E a sociedade tem ido à luta, apesar das dificuldades todas. Há sinais claros nesse sentido. Temos mais de 25 milhões de brasileiros no MEI, lutando por sua sobrevivência. Contabilizamos cerca de dez milhões de artesãos e isso equivale à população de uma Suécia inteira. É um dado novo; o mundo do trabalho começando a se mexer fora do Estado. Na atividade cultural acontece algo semelhante. Em cada canto do Brasil é possível perceber que há jovens fazendo ótimo teatro de rua, mulheres como aquelas do Jalapão fabricando seus magníficos artefatos a partir do capim dourado, escritores talentosos expondo seus livros, músicos como aqueles reunidos em torno das escolas de samba do Rio de Janeiro ou do Olodum em Salvador. Por outro lado, aumenta o grau de consciência das pessoas no tocante aos problemas ambientais.
São nítidos sinais de reação. Alguém já disse lá atrás que "povo algum se
deixa matar de fome" - foi Luiz Carlos Prestes. Falta coordenar muitas vezes esses anseios todos e é aqui que
entra o partido político como um dos denominadores comuns imprescindíveis à vida brasileira.
Temos que envolver o Estado, mas ele não encarna toda a dimensão pública. A
sociedade civil é maior, conforme dito acima. Quem governava o Brasil na época das Missões Guaranis?
Muitos não têm a menor ideia. Mas sabemos quem foi Sepé Tiaraju. Quem administrava a Colônia ao longo
da epopeia do Quilombo dos Palmares? Muitos desconhecem. Mas sabemos quem foi Zumbi e o que ele
representou.
Quem mandava e desmandava por aqui durante a Conjuração Mineira? Muitos de nós sequer desconfiamos. Mas Tiradentes, Cláudio Manoel da Costa e Tomás Antônio Gonzaga nós conhecemos. Quem presidia o país durante a marcha da Coluna Prestes? Difícil responder, talvez. Mas todos situamos a figura épica de Luiz Carlos Prestes, o Cavaleiro da Esperança. Tenho insistido nisso. E o que eu quero dizer? Que o papel do partido político reside em sentir o pulso da sociedade civil, atuar ao lado dela, capacitando-a e capacitando-se para se tornar o intérprete de seus anseios junto ao Estado. Ser, em suma, um agente antropológico entre a sociedade e o Estado.

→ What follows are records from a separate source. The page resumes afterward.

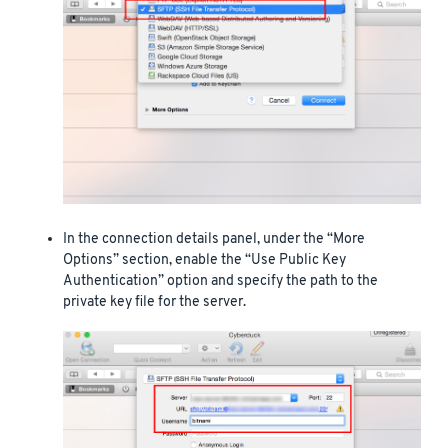
In the connection details panel, under the “More
Options” section, enable the “Use Public Key
Authentication” option and specify the path to the
private key file for the server.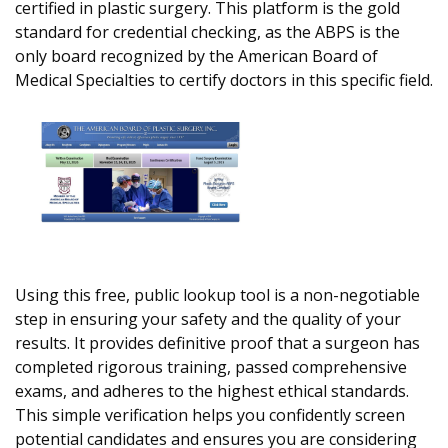
certified in plastic surgery. This platform is the gold
standard for credential checking, as the ABPS is the
only board recognized by the American Board of
Medical Specialties to certify doctors in this specific field.
Using this free, public lookup tool is a non-negotiable
step in ensuring your safety and the quality of your
results. It provides definitive proof that a surgeon has
completed rigorous training, passed comprehensive
exams, and adheres to the highest ethical standards.
This simple verification helps you confidently screen
potential candidates and ensures you are considering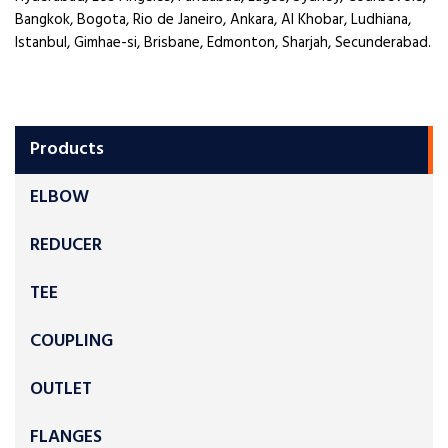
Bangkok, Bogota, Rio de Janeiro, Ankara, Al Khobar, Ludhiana,
Istanbul, Gimhae-si, Brisbane, Edmonton, Sharjah, Secunderabad.
Products
ELBOW
REDUCER
TEE
COUPLING
OUTLET
FLANGES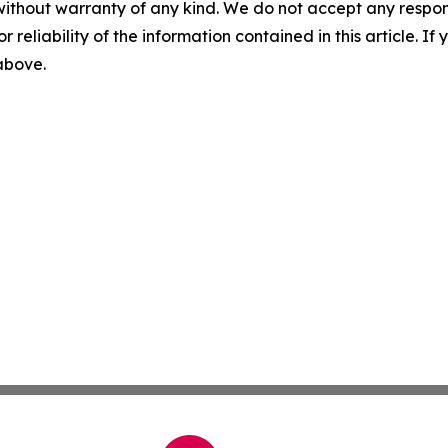
without warranty of any kind. We do not accept any responsib
r reliability of the information contained in this article. I
 above.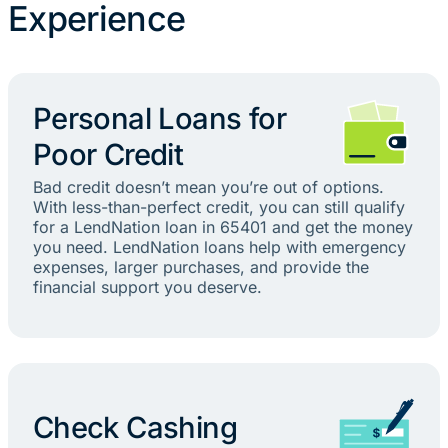
Experience
Personal Loans for
Poor Credit
Bad credit doesn’t mean you’re out of options.
With less-than-perfect credit, you can still qualify
for a LendNation loan in 65401 and get the money
you need. LendNation loans help with emergency
expenses, larger purchases, and provide the
financial support you deserve.
Check Cashing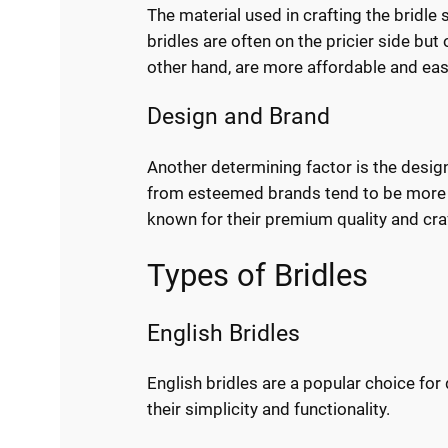
The material used in crafting the bridle s
bridles are often on the pricier side but 
other hand, are more affordable and eas
Design and Brand
Another determining factor is the design
from esteemed brands tend to be more 
known for their premium quality and cr
Types of Bridles
English Bridles
English bridles are a popular choice fo
their simplicity and functionality.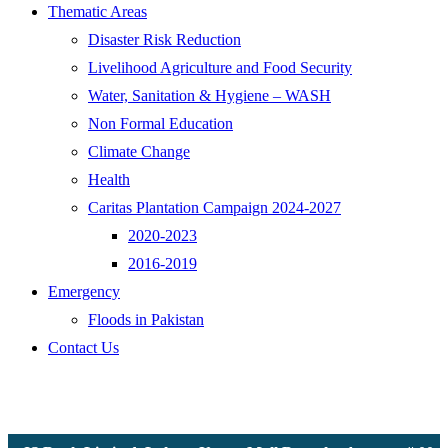
Thematic Areas
Disaster Risk Reduction
Livelihood Agriculture and Food Security
Water, Sanitation & Hygiene – WASH
Non Formal Education
Climate Change
Health
Caritas Plantation Campaign 2024-2027
2020-2023
2016-2019
Emergency
Floods in Pakistan
Contact Us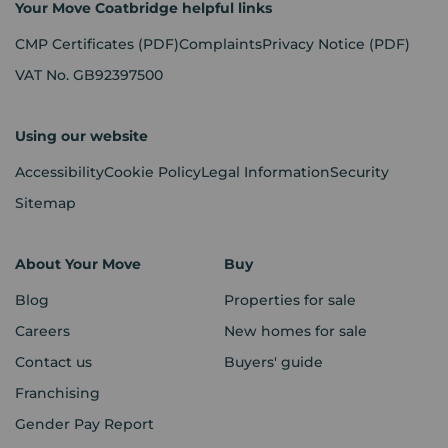
Your Move Coatbridge helpful links
CMP Certificates
(PDF)
Complaints
Privacy Notice
(PDF)
VAT No. GB92397500
Using our website
Accessibility
Cookie Policy
Legal Information
Security
Sitemap
About Your Move
Buy
Blog
Properties for sale
Careers
New homes for sale
Contact us
Buyers' guide
Franchising
Gender Pay Report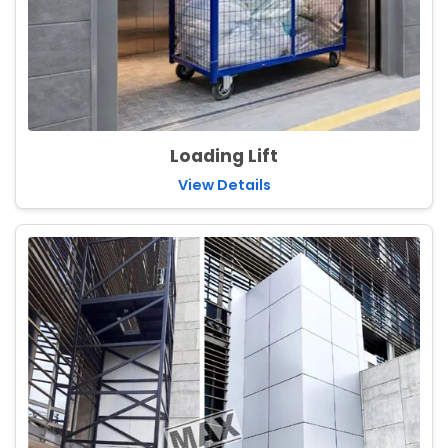
Loading Lift
View Details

Ou seja, precisamos tomar a sociedade como ponto de partida e não o Estado.
Mudar o eixo da atuação partidária. Isso não se fará sem luta, tamanho o comprometimento dos partidos
com as benesses estatais. A esmagadora maioria dos partidos, infelizmente, só existe para isso.
Provavelmente serão varridos pelos novos ventos que já começam a soprar. Os movimentos sociais não os perdoarão,
tenho essa convicção. Aí estão as placas tectônicas se deslocando abaixo dos nossos pés. Mas, como dizia
o saudoso Giocondo Dias, "precisamos entrar nisso que aí está".
*Ivan Alves Filho, historiador.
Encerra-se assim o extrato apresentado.